For Bengaluru, the statistically significant variables were air quality, masks and residential, suggesting that the Granger causality runs from all these variables to COVID-19 confirmed cases.
Conclusion
In this study, univariate and multivariate time series techniques are used for forecasting COVID-19 cases in three Indian cities namely New Delhi, Mumbai and Bengaluru. All the models explored have lower forecasting errors; however, it was found that ARMAX slightly outperforms other models. One of the contributions of this study is that it develops robust forecasting models to predict COVID-19 cases. The models explored in this study provide very low forecasting errors (MAPE of less than 1%), thus providing a variety of accurate and robust methods for forecasting the number of cases. It also helps in finding the causal relationship of the spread of COVID-19 with various mobility and weather parameters. In addition, the study also establishes the connectedness between COVID-19 cases with various mobility and weather-related factors.

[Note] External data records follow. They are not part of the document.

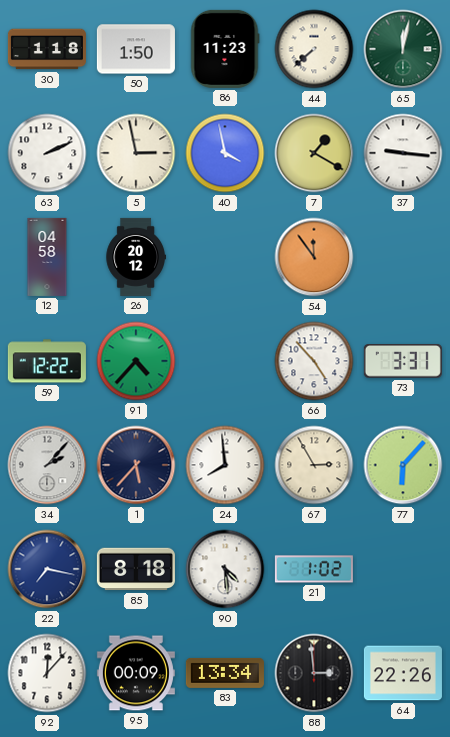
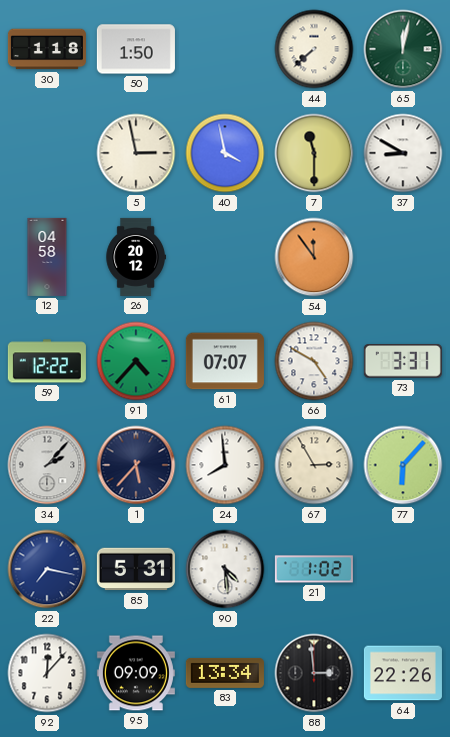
86: 11:23 -> none
63: 2:11 -> none
7: 1:20 -> 11:30
37: 9:16 -> 8:50
61: none -> 07:07
66: 4:53 -> 4:50
85: 8:18 -> 5:31
95: 00:09 -> 09:09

It was found that ARMAX models outperform both MSARIMA and extended VAR in terms of forecasting daily confirmed cases in the three studied cities. For New Delhi, ARMAX models suggest that the increase in COVID-19 confirmed cases is only influenced by adjusted population density and percentage change in residential mobility. Similarly, the ARMAX model suggests that masks and air quality parameters for Bengaluru were the other statistically significant exogenous variables. The statistical significance of residential, masks and air quality exogenous variables in some cities points towards the relation that the spread of the novel coronavirus can be associated with mobility and weather parameters along with the precautions and other measures people are taking to reduce community transmission. This argument is further strengthened by the results of the Granger causality tests, which states that certain mobility parameters along with weather conditions influence the spread of COVID-19. However, the type of mobility (residential, retail and workplace) and type of weather conditions (air quality, temperature and humidity) associated with the causality differ with cities.
For New Delhi and Bengaluru, as air quality is one of the causal variables, it points to the fact that exposure to air pollution may increase the risk of contracting the COVID-19 infection. Hence, the concerned authorities should especially pay attention to the poor communities, who are at greater risk of contracting the COVID-19 infection, as they are more susceptible to be exposed to indoor air pollution. For preventing the further spread of the COVID-19 virus, monitoring air quality should also be counted as an important aspect of public health protection. For Mumbai, as masks represent one of the causal variables, it points to the fact that the concerned authorities should further strive towards raising awareness about the precautions and other measures they should be taking to reduce community transmission. Wearing masks, disinfecting public surfaces, not touching their faces or shaking other people’s hands, washing hands, etc. are some of the steps that should be constantly advertised.
The availability of a novel coronavirus vaccine is a positive step towards the eradication of this pandemic; however, the emergence of new COVID-19 strains has raised serious concerns about the efficacy of the newly developed vaccine. The associated connectedness of COVID-19 cases with various mobility and weather-related factors can help in preventing the spread of the new strains.
Footnotes
Declaration of Conflicting Interests
The author declared no potential conflicts of interest with respect to the research, authorship and/or publication of this article.
Funding
The author received no financial support for the research, authorship and/or publication of this article.